• 48°

Still tackling hills, ready to cross into New York

A good night’s sleep didn’t fix my dilemma on how to proceed through the rest of Connecticut today. I had several ideas, but no experts had weighed in except for Mapquest. I have to travel on non-highway roads, meaning no interstates and major highways. So off I went following about 20 expected turns. The third turn on the list wasn’t there, so I was immediately reduced to verbally assuring myself that I was headed in the right direction. Sometimes I couldn’t tell.

Headed east out of Meriden, Conn. took me through a long downtown area. Thankfully Karen kept me on track when I saw her early this morning. She laughed and said, “You have a couple of mountains to climb!” I laughed back and thought, “Of course.” She was right, but I made it out of town.

Then, I headed over to Waterbury, another bigger town. My plan went a little awry here as I ended up on the wrong end of town and had a long ride to get to the right place. I used Meriden Road and Hwy. 322 to this point. As I have learned when needing directions, find a tow truck driver. I did and started making headway.
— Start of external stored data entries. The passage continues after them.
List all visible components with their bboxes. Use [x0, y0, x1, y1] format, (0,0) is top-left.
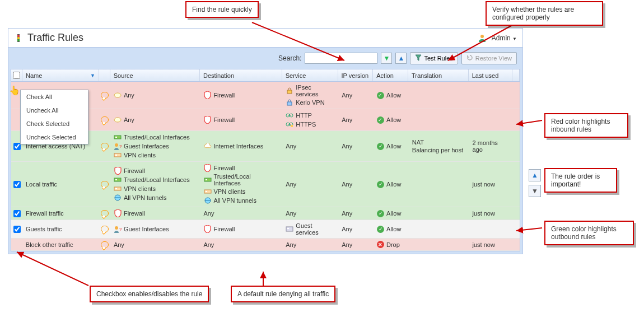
callout-rule-order: The rule order is important!	[544, 168, 617, 193]
guest-icon: ?	[114, 225, 122, 233]
table-row[interactable]: Local trafficFirewallTrusted/Local Inter…	[11, 162, 520, 207]
trusted-icon	[114, 176, 122, 184]
menu-uncheck-selected[interactable]: Uncheck Selected	[21, 130, 88, 144]
allow-icon: ✓	[377, 92, 384, 99]
dropdown-arrow-icon: ▼	[90, 73, 95, 78]
list-item: HTTPS	[286, 120, 335, 128]
arrow-down-icon: ▼	[383, 54, 390, 62]
move-up-button[interactable]: ▲	[529, 169, 541, 181]
rule-name: Block other traffic	[22, 239, 99, 250]
toolbar: Search: ▼ ▲ Test Rules Restore View	[8, 48, 522, 69]
column-checkbox[interactable]	[11, 69, 22, 81]
column-ip-version[interactable]: IP version	[338, 69, 374, 81]
guestsvc-icon	[286, 225, 293, 233]
svg-point-30	[115, 226, 118, 230]
arrow-up-icon: ▲	[531, 171, 538, 179]
column-source[interactable]: Source	[110, 69, 200, 81]
search-prev-button[interactable]: ▲	[395, 53, 407, 64]
search-label: Search:	[278, 54, 301, 62]
table-row[interactable]: Block other trafficAnyAnyAnyAny✕Dropjust…	[11, 239, 520, 251]
svg-point-3	[17, 39, 20, 41]
kerio-icon	[286, 99, 293, 106]
list-item: Any	[114, 116, 197, 124]
list-item: ?Guest Interfaces	[114, 225, 197, 233]
svg-rect-23	[115, 188, 117, 189]
list-item: All VPN tunnels	[204, 197, 279, 204]
svg-rect-27	[204, 190, 211, 193]
allow-icon: ✓	[377, 226, 384, 233]
user-menu[interactable]: Admin ▼	[492, 34, 517, 42]
list-item: Internet Interfaces	[204, 142, 279, 150]
list-item: Any	[114, 91, 197, 99]
test-rules-button[interactable]: Test Rules	[410, 52, 458, 64]
vpn-icon	[114, 185, 122, 193]
list-item: VPN clients	[114, 185, 197, 193]
svg-text:?: ?	[119, 144, 122, 149]
row-checkbox[interactable]	[13, 210, 21, 217]
move-down-button[interactable]: ▼	[529, 185, 541, 197]
vpn-icon	[204, 188, 212, 195]
svg-rect-14	[114, 136, 121, 139]
callout-checkbox-enable: Checkbox enables/disables the rule	[90, 286, 209, 302]
traffic-rules-icon	[14, 34, 23, 43]
arrow-down-icon: ▼	[531, 187, 538, 195]
list-item: Kerio VPN	[286, 99, 335, 106]
callout-default-rule: A default rule denying all traffic	[231, 286, 335, 302]
rule-name: Firewall traffic	[22, 207, 99, 220]
svg-rect-13	[291, 125, 293, 127]
vpntun-icon	[204, 197, 212, 204]
row-checkbox[interactable]	[13, 181, 21, 188]
svg-rect-33	[287, 228, 289, 229]
svg-point-2	[17, 37, 20, 39]
firewall-icon	[204, 225, 212, 233]
column-name[interactable]: Name▼	[22, 69, 99, 81]
row-checkbox[interactable]	[13, 226, 21, 233]
comment-icon	[101, 210, 109, 217]
page-title: Traffic Rules	[27, 32, 83, 44]
search-next-button[interactable]: ▼	[381, 53, 392, 64]
row-checkbox[interactable]	[13, 143, 21, 150]
svg-text:?: ?	[119, 227, 122, 232]
menu-check-all[interactable]: Check All	[21, 90, 88, 104]
list-item: ?Guest Interfaces	[114, 142, 197, 150]
svg-rect-7	[287, 102, 292, 105]
column-destination[interactable]: Destination	[200, 69, 282, 81]
any-icon	[114, 116, 122, 124]
search-input[interactable]	[305, 53, 377, 64]
menu-check-selected[interactable]: Check Selected	[21, 117, 88, 130]
guest-icon: ?	[114, 142, 122, 150]
list-item: Trusted/Local Interfaces	[114, 133, 197, 141]
restore-view-button[interactable]: Restore View	[461, 52, 517, 64]
list-item: Trusted/Local Interfaces	[114, 176, 197, 184]
column-service[interactable]: Service	[282, 69, 338, 81]
list-item: Trusted/Local Interfaces	[204, 173, 279, 186]
rule-name: Guests traffic	[22, 220, 99, 238]
column-translation[interactable]: Translation	[408, 69, 469, 81]
vpntun-icon	[114, 194, 122, 202]
restore-icon	[466, 54, 473, 62]
https-icon	[286, 120, 293, 128]
menu-uncheck-all[interactable]: Uncheck All	[21, 104, 88, 117]
firewall-icon	[114, 167, 122, 175]
internet-icon	[204, 142, 212, 150]
user-icon	[478, 34, 486, 42]
svg-rect-19	[115, 155, 117, 156]
reorder-buttons: ▲ ▼	[529, 169, 541, 197]
column-action[interactable]: Action	[373, 69, 408, 81]
svg-rect-15	[115, 137, 117, 138]
svg-rect-22	[114, 187, 121, 190]
table-row[interactable]: Guests traffic?Guest InterfacesFirewallG…	[11, 220, 520, 239]
cursor-hand-icon: 👆	[9, 85, 20, 96]
svg-rect-6	[287, 90, 292, 94]
list-item: Guest services	[286, 222, 335, 236]
svg-rect-28	[206, 191, 207, 192]
firewall-icon	[203, 116, 211, 124]
comment-icon	[101, 241, 109, 248]
table-row[interactable]: Firewall trafficFirewallAnyAnyAny✓Allowj…	[11, 207, 520, 220]
column-bubble	[99, 69, 110, 81]
column-last-used[interactable]: Last used	[469, 69, 512, 81]
http-icon	[286, 111, 293, 119]
svg-rect-21	[115, 179, 117, 180]
arrow-up-icon: ▲	[398, 54, 404, 62]
header-checkbox[interactable]	[13, 72, 20, 79]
There was a bike shop named for the owner, Bobby Sprocket, just past Waterbury. We talked a little bit about my plans and he concurred that things seemed in order.

My goal was to get to Danbury, Conn. and make a bunch of calls on how to proceed. After about ten more turns, crossing Interstate 84 several times, spending a little bit of time at Lake Zoar and a huge old bridge, I was making better time.

Having no idea what towns were along the way, except for the bigger ones, I was amazed to ride into Sandy Hook. The town is nothing as it looked on TV during the school tragedy. It is very small, historical town, situated around a scenic river.

As I left town, climbing yet another killer hill, I rode into Newtown, Sandy Hook’s next door neighbor. At this point, I was supposed to be following route 6. I spotted Police Officer Lenny Penna. He got me back on track and rode with me to show how to lessen the impact of the next hill. Officer Penna rides his bike for two months each summer during tourist season.

After leaving Newtown, I headed on Route 6 into Danbury. With more directional support from two great firefighters and Tanisha Watson, I made to my motel for the night in Mill Plain, just ahead of a hard downpour.

I am about two miles from the New York State line and seven from Brewster, NY. I have in mind a big and long day tomorrow. There will be a lot of uncertainty with it, which I will explain later.

Today was another 60-mile day, but less than that in the right direction. I am very excited to head into New York. The first nine days of my ride have been even more than I hoped for. Thanks for following along.